==== Records supplied

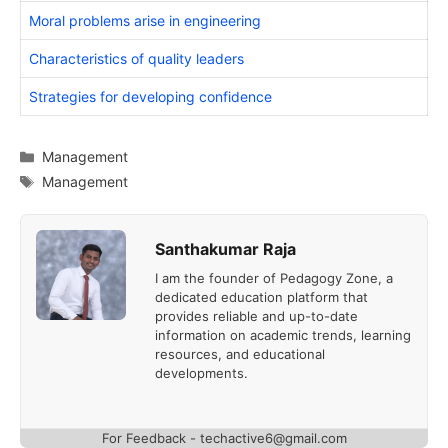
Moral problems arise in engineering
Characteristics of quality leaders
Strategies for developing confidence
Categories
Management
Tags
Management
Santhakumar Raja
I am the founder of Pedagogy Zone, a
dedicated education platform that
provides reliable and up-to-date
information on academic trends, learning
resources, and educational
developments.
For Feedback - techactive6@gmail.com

========
==== Records supplied

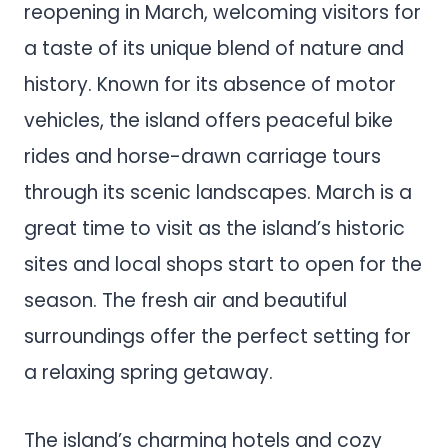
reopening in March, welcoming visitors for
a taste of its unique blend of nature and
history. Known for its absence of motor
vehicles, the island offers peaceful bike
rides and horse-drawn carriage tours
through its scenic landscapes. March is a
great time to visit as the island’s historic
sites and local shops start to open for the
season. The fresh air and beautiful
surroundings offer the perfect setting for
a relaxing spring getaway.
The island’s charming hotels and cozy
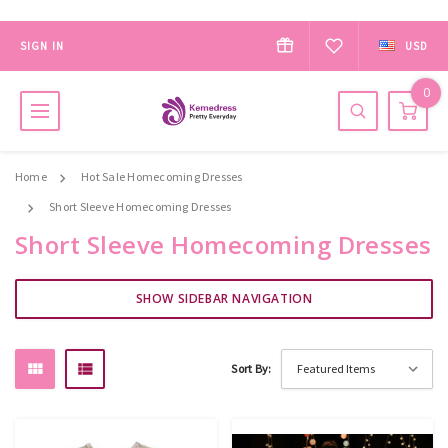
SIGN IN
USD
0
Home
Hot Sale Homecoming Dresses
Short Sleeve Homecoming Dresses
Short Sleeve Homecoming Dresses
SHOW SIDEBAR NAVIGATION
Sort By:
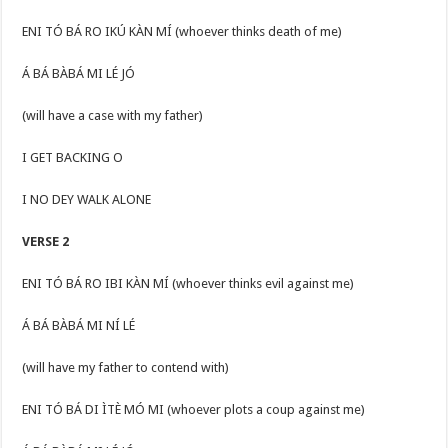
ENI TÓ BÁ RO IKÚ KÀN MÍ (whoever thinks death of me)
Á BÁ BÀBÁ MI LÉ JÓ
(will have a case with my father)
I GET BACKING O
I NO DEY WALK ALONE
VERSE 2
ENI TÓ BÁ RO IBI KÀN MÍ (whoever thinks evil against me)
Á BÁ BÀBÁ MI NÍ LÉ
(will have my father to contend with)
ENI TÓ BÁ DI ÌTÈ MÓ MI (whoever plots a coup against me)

========

- _What is needed_
Would you print, exactly as written, every line above from the one holding "Moral problems arise in engineering" through the one holding "For Feedback - techactive6@gmail.com", with both included and no other lines?

- _Solution to the exercise_
Moral problems arise in engineering
Characteristics of quality leaders
Strategies for developing confidence
Categories
Management
Tags
Management
Santhakumar Raja
I am the founder of Pedagogy Zone, a
dedicated education platform that
provides reliable and up-to-date
information on academic trends, learning
resources, and educational
developments.
For Feedback - techactive6@gmail.com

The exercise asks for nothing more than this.